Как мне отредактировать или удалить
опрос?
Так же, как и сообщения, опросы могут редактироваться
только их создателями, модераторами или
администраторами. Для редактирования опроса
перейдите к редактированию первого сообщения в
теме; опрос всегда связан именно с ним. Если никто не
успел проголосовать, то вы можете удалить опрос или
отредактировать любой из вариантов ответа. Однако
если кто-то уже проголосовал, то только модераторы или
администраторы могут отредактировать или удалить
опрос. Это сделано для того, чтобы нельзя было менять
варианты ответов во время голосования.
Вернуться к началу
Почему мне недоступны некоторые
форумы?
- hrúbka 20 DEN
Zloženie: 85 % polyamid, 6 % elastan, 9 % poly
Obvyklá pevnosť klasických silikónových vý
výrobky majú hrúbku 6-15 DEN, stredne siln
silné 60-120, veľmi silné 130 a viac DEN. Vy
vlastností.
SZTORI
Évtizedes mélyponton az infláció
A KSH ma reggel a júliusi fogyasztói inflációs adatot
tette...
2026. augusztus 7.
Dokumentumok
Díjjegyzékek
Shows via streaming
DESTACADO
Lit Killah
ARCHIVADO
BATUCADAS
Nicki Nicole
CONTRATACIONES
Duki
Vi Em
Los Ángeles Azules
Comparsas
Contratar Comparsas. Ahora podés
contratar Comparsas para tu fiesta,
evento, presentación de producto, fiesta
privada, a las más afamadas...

-=-=-=-=-

• Task description:
If a line in the data above includes the string "Comparsas", copy it.

• Solution:
Comparsas
Contratar Comparsas. Ahora podés
contratar Comparsas para tu fiesta,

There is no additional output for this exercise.